Since a 1996 law recodified several existing selection laws into the modern statute, there have been several efforts to end the practice of electing clerks on a partisan basis.
- The first track has been focused on ending election for Clerks altogether and providing they be appointed by the District Judges (LB 994 of 1996; LB 507 & LB 817 of 1997; LB 414 of 1999; LB 348 of 2001; LB 751 of 2003; LB 529 & LB 1096 of 2005).
- The second track focused instead on moving the positions to a nonpartisan footing, possibly along with other county officials, after a county referendum. (LB 96 of 1999; LB 186 and LB 214 of 2011; LB 241 of 2013) would have moved the elections to nonpartisan ones, but only smaller counties (i.e. fewer that 10,000-50,000 people).
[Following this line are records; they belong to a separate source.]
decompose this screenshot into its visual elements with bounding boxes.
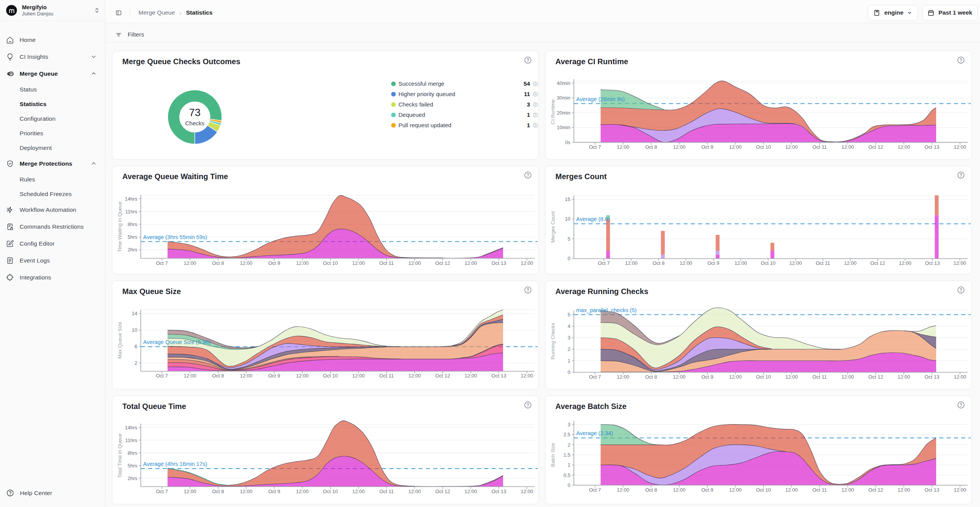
- svg-text:12:00: 12:00: [296, 260, 309, 266]
- svg-text:Oct 13: Oct 13: [925, 374, 939, 380]
- svg-text:2: 2: [135, 360, 137, 366]
- svg-text:Oct 10: Oct 10: [756, 144, 771, 150]
- svg-text:12:00: 12:00: [465, 260, 477, 266]
- svg-text:max_parallel_checks (5): max_parallel_checks (5): [576, 307, 637, 313]
- svg-text:Oct 11: Oct 11: [379, 489, 393, 494]
- svg-text:12:00: 12:00: [785, 374, 798, 380]
- svg-text:12:00: 12:00: [184, 489, 197, 494]
- svg-text:Oct 8: Oct 8: [645, 374, 657, 380]
- svg-text:Oct 8: Oct 8: [212, 373, 224, 379]
- svg-text:Oct 12: Oct 12: [868, 374, 883, 380]
- svg-text:0s: 0s: [565, 140, 570, 145]
- svg-text:Oct 11: Oct 11: [379, 260, 393, 266]
- svg-text:Oct 9: Oct 9: [268, 489, 280, 494]
- svg-text:2hrs: 2hrs: [128, 247, 138, 253]
- svg-text:2: 2: [568, 346, 570, 352]
- svg-text:12:00: 12:00: [352, 489, 365, 494]
- svg-text:12:00: 12:00: [408, 373, 421, 379]
- svg-text:Oct 10: Oct 10: [756, 487, 771, 493]
- svg-text:12:00: 12:00: [842, 374, 854, 380]
- svg-text:5hrs: 5hrs: [128, 234, 138, 240]
- svg-text:Oct 9: Oct 9: [268, 260, 280, 266]
- svg-text:Oct 10: Oct 10: [323, 489, 338, 494]
- svg-text:Oct 12: Oct 12: [870, 260, 885, 266]
- svg-text:12:00: 12:00: [465, 489, 477, 494]
- svg-text:12:00: 12:00: [789, 260, 802, 266]
- svg-text:12:00: 12:00: [954, 487, 967, 493]
- svg-text:Average (26min 9s): Average (26min 9s): [576, 96, 625, 102]
- svg-text:CI Runtime: CI Runtime: [550, 99, 556, 124]
- svg-text:12:00: 12:00: [954, 144, 967, 150]
- svg-text:Oct 8: Oct 8: [653, 260, 665, 266]
- svg-text:Oct 13: Oct 13: [925, 260, 940, 266]
- svg-text:Oct 8: Oct 8: [212, 260, 224, 266]
- svg-text:Oct 7: Oct 7: [156, 489, 168, 494]
- svg-text:Oct 12: Oct 12: [868, 144, 883, 150]
- svg-text:12:00: 12:00: [465, 373, 477, 379]
- svg-text:Oct 8: Oct 8: [645, 487, 657, 493]
- svg-text:Oct 10: Oct 10: [323, 260, 338, 266]
- svg-text:1: 1: [568, 358, 570, 364]
- svg-text:12:00: 12:00: [625, 260, 638, 266]
- svg-text:12:00: 12:00: [842, 144, 854, 150]
- svg-text:12:00: 12:00: [296, 373, 309, 379]
- svg-text:Average (4hrs 16min 17s): Average (4hrs 16min 17s): [143, 461, 207, 467]
- svg-text:Oct 11: Oct 11: [379, 373, 393, 379]
- svg-text:5: 5: [568, 236, 570, 242]
- svg-text:3: 3: [568, 422, 570, 427]
- svg-text:Oct 12: Oct 12: [868, 487, 883, 493]
- svg-text:20min: 20min: [557, 110, 570, 116]
- svg-text:Oct 13: Oct 13: [925, 144, 939, 150]
- svg-text:Oct 7: Oct 7: [156, 260, 168, 266]
- svg-text:12:00: 12:00: [842, 487, 854, 493]
- svg-text:12:00: 12:00: [785, 144, 798, 150]
- svg-text:Oct 13: Oct 13: [492, 373, 506, 379]
- svg-text:12:00: 12:00: [240, 373, 253, 379]
- svg-text:Oct 8: Oct 8: [212, 489, 224, 494]
- svg-text:Checks: Checks: [185, 120, 204, 126]
- svg-text:Oct 8: Oct 8: [645, 144, 657, 150]
- svg-text:8hrs: 8hrs: [128, 221, 138, 227]
- svg-text:12:00: 12:00: [617, 144, 630, 150]
- svg-text:Oct 9: Oct 9: [701, 487, 713, 493]
- svg-text:0: 0: [568, 482, 570, 488]
- svg-text:12:00: 12:00: [240, 489, 253, 494]
- svg-text:Oct 7: Oct 7: [156, 373, 168, 379]
- svg-text:12:00: 12:00: [617, 374, 630, 380]
- svg-text:Oct 7: Oct 7: [589, 487, 601, 493]
- svg-text:12:00: 12:00: [521, 260, 533, 266]
- svg-text:12:00: 12:00: [408, 489, 421, 494]
- svg-text:Oct 13: Oct 13: [492, 489, 506, 494]
- svg-text:12:00: 12:00: [954, 374, 967, 380]
- svg-text:8hrs: 8hrs: [128, 450, 138, 456]
- svg-text:2.5: 2.5: [563, 432, 570, 437]
- svg-text:12:00: 12:00: [184, 373, 197, 379]
- svg-text:40min: 40min: [557, 80, 570, 86]
- svg-text:Merges Count: Merges Count: [550, 211, 556, 243]
- svg-text:Total Time in Queue: Total Time in Queue: [117, 434, 123, 478]
- svg-text:Oct 7: Oct 7: [589, 144, 601, 150]
- svg-text:10min: 10min: [557, 125, 570, 130]
- svg-text:30min: 30min: [557, 95, 570, 101]
- svg-text:Oct 11: Oct 11: [812, 144, 827, 150]
- svg-text:2: 2: [568, 442, 570, 448]
- svg-text:73: 73: [189, 107, 200, 118]
- svg-text:15: 15: [565, 196, 570, 202]
- svg-text:12:00: 12:00: [785, 487, 798, 493]
- svg-text:Average (2.34): Average (2.34): [576, 430, 613, 436]
- svg-text:12:00: 12:00: [898, 374, 910, 380]
- svg-text:10: 10: [132, 327, 137, 333]
- svg-text:0: 0: [568, 256, 570, 261]
- svg-text:Oct 12: Oct 12: [435, 489, 450, 494]
- svg-text:4: 4: [568, 323, 570, 329]
- svg-text:11hrs: 11hrs: [125, 209, 137, 214]
- svg-text:14hrs: 14hrs: [125, 425, 137, 431]
- svg-text:Oct 10: Oct 10: [323, 373, 338, 379]
- svg-text:14: 14: [132, 311, 137, 316]
- svg-text:12:00: 12:00: [617, 487, 630, 493]
- svg-text:5: 5: [568, 312, 570, 317]
- svg-text:0: 0: [568, 369, 570, 375]
- svg-text:Oct 11: Oct 11: [812, 374, 827, 380]
- svg-text:6: 6: [135, 344, 137, 349]
- svg-text:Oct 13: Oct 13: [492, 260, 506, 266]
This year there are two efforts
- LB 140 provides that for primary elections in counties below 10,000 only candidates for the Clerk of the District Court and other specified county offices would be without party affiliation
- LB 273 more closely mirrors the prior second-track bills allowing for county voters or the county government in counties with a population below 10,000 (amended to 20,000) to put a referendum on the ballot to make races for the Clerk of the District Court and other specified county offices to nonpartisan ones.
For the last decade Wyoming’s legislature (which only meets every two years) has been attempting to increase or eliminate the state’s mandatory judicial retirement age of 70 for most judges. In short, the House continued to insist on an outright end to the age, the Senate wanted, at most, an increase from 70 to 75. This year, the House has agreed to the age 75 increase, but that plan nearly got sidetracked by a term limits amendment.
HJR 5 of 2015 started as an outright end to the retirement age. It was amended in committee to provide only for an increase to 75. A floor amendment, however, was made to impose a three-term limits on the state’s top courts (Supreme and District); it failed. The final proposal passed the full House on January 26 on a 49-11 vote.
January 26, 2015
January 27, 2015
New Hampshire Senate Judiciary Committee
CACR 3 (Constitutional Amendment) Provides legislature alone shall have the authority and full discretion to define reasonable standards for elementary and secondary public education and to establish reasonable standards of accountability therefore. Provides legislature alone shall have full discretion to determine the amount of, and methods of raising and distributing, state funding for education.
January 28, 2015
Montana House Judiciary Committee
HB 210 Removes specific crime and enhanced penalties for assault on a judge.
Montana House State Administration Committee
Montana HB 220 Defines/redefines “State judicial district” and “judicial district” for purposes of recalling judges. Allows judges of higher courts to be recalled for any reason.
January 29, 2015
New Hampshire House Judiciary Committee
CACR 8 (Constitutional Amendment) Provides judges to be nominated by the Governor **or** the Council (currently Governor AND Council), and confirmed by a majority of the Legislature in joint session.
HB 246 Specifies failure to deliver a jury nullification instruction subjects judge to impeachment for maladministration.
January 30, 2015
Many states have requirements that certain documents be posted in the entrances of public buildings in general or courthouse in particular. Montana’s 2005 law on the subject, MCA 1-1-540, currently permits and encourages, but doesn’t require, postings of “in God we trust” as the U.S. national motto, the U.S. Constitution in its entirety, the Mayflower Compact, etc.
HB 293, however, changes this from a permissive (“may display”) to a requirement (“must be conspicuously posted”) with respect to the Bill of Rights. Specifically, it creates 1-1-540(3)(a) to read
The first 10 amendments to the United States constitution, commonly known as the bill of rights, must be conspicuously posted in an easily readable form in the main entry areas of city and county courthouses…
HB 293 is set for a hearing before the House Local Government committee on January 27.